District touts equity; parents are dubious

District presents on diversity hiring

Posted

Just 13 percent of Baldwin school students are white — a statistic a number of parents are telling district officials is not reflected in the men and women who teach them.

Michelle Gallo, the district’s assistant superintendent for human resources, said she hoped to change that soon, sharing her new diversity recruitment efforts at a March 9 Board of Education meeting.

Black students make up 47 percent of the student population, according to numbers provided to the Herald last summer. Another 32 percent are Hispanic or Latino, while 5 percent are Asian, native Hawaiian or Pacific Islander, and 3 percent multi-racial. Yet of the 376 full-time teachers employed by the school, only about 30 of them are teachers of color.

Part of Gallo’s plan? Finding those teachers among the very students who need them. Encouraging students to follow career paths into education through teacher preparations programs, education academies and internships.

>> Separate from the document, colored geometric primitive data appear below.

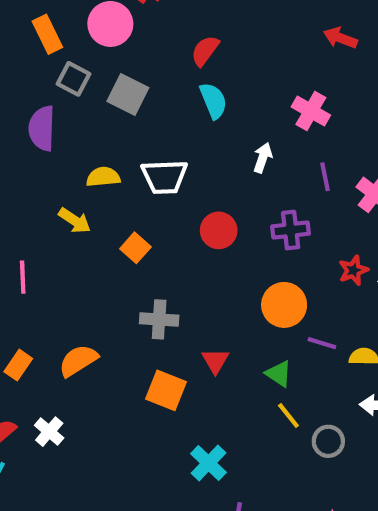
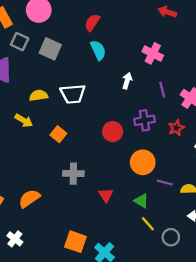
red circle: (219, 230) -> (113, 132), moved
red star: (353, 270) -> (176, 128), moved
orange square: (166, 390) -> (75, 242), moved

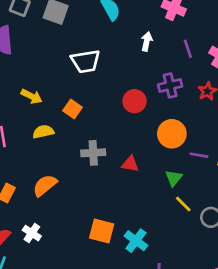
yellow semicircle: (39, 95) -> (43, 132), moved
red triangle: (106, 195) -> (130, 164), moved, turned -42
green triangle: (141, 201) -> (174, 178), turned 42

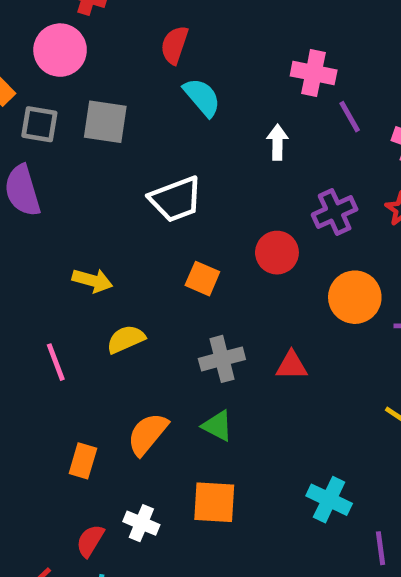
purple line: (188, 49) -> (350, 117), moved
orange square: (73, 109) -> (202, 279), moved
green triangle: (174, 178) -> (217, 426), moved, turned -30
orange square: (102, 231) -> (214, 502), moved

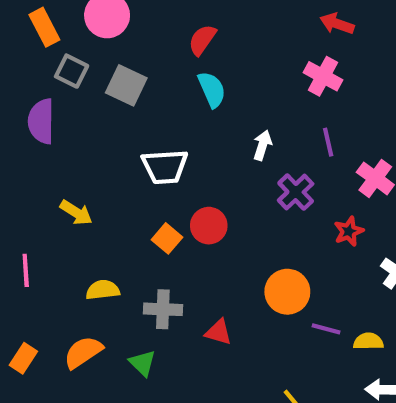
pink cross: (314, 73) -> (323, 76), moved
purple cross: (335, 212) -> (296, 192), moved, turned -36
red circle: (277, 253) -> (209, 226), moved
yellow semicircle: (126, 339) -> (103, 290), moved

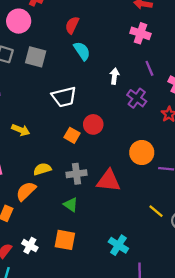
red triangle: (218, 332) -> (109, 181), size x1.6
orange semicircle: (83, 352) -> (26, 191), moved

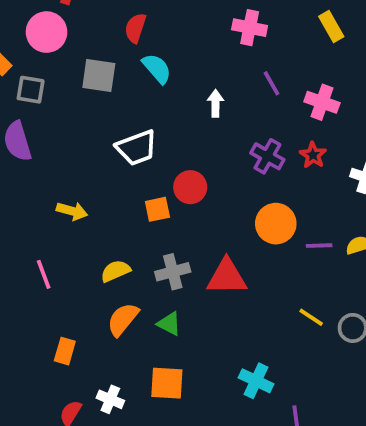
gray square: (36, 57) -> (99, 75), moved
purple cross: (137, 98) -> (267, 156), moved
orange square: (72, 135) -> (157, 209), turned -35
orange semicircle: (26, 191) -> (123, 319), moved

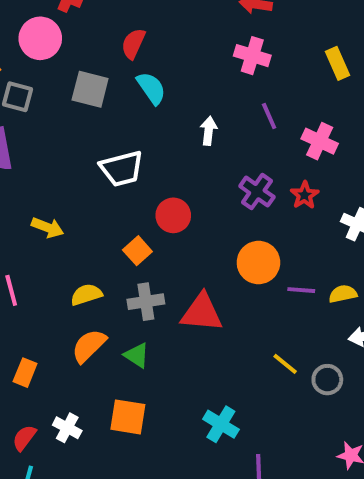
orange square: (157, 209) -> (137, 251), moved, turned -36

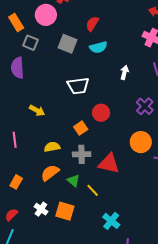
cyan semicircle: (151, 88) -> (98, 47), turned 102
yellow line: (285, 364) -> (93, 190), moved
white cross: (67, 428) -> (41, 209), moved

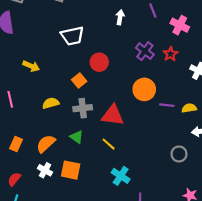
orange semicircle: (50, 173) -> (46, 144), moved
yellow line: (93, 190) -> (109, 144), moved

But in the short term, Gallo said the administration is recruiting from the Nassau Boards of Cooperative Educational Services diversity fair, and partnering with colleges with diverse student populations — something Baldwin has been doing over the past seven years.

Much of this, however, comes at the heels of an October school board meeting when trustees voted unanimously to broaden recruitment efforts and hire a more diverse teaching staff. It released a statement at the time declaring that this was not only “the right thing to do,” but that it was “providing a more expanded view of the world” while also providing “a better educational experience.”

The district still must follow hiring and recruitment policies

regulated by the state, Gallo said. That includes requiring state certification, fingerprinting, candidate interviews, classroom observations and reference checks. Teacher candidates are rated on a five-point scale based on perceptions of authoritativeness, personability, leadership, overall impression, and alignment with organizational culture.

However, some parents still question the district’s equity practices. Nyreedawn and Stephen Emeli, for example, say they are concerned over what they describe as the district’s blind eye to the victories of the girls’ track team.

“How does this behavior show equity within the school district?” they asked.

And parent Erik Mahler pointed to a lack of diversity and favoritism in hiring, singling out the superintendent’s recent hiring of an assistant principal at Steele Elementary School he says didn’t fulfill the bilingual qualification listed in a job posting. Some 43 percent of students at Steele are Hispanic.

Mahler felt the new assistant principal may have had a leg up on others seeking the position because he was a reading teacher in the Glen Cove School District, where Shari Camhi was an assistant superintendent.

That assistant principal wasn’t alone, however, according to district public records. At least seven Glen Cove faculty members have been hired since Camhi became Baldwin’s superintendent in 2014, including teachers, an assistant principal, a director who was later promoted to principal, and an administrator. One of these hires reportedly told a news outlet back in 2015 that Camhi “approached her when she heard she was retiring and offered her the position.”

But those decisions aren’t left to one person, Camhi told Mahler. It’s a collective endeavor among district administrators after a multi-step process that includes a number of voices within the administration. They also took precautions so no one felt overpowered by someone else in the decision-making process who might otherwise outrank them.

“There have been instances that we were not in agreement,” Gallo said. “It’s a team approach.”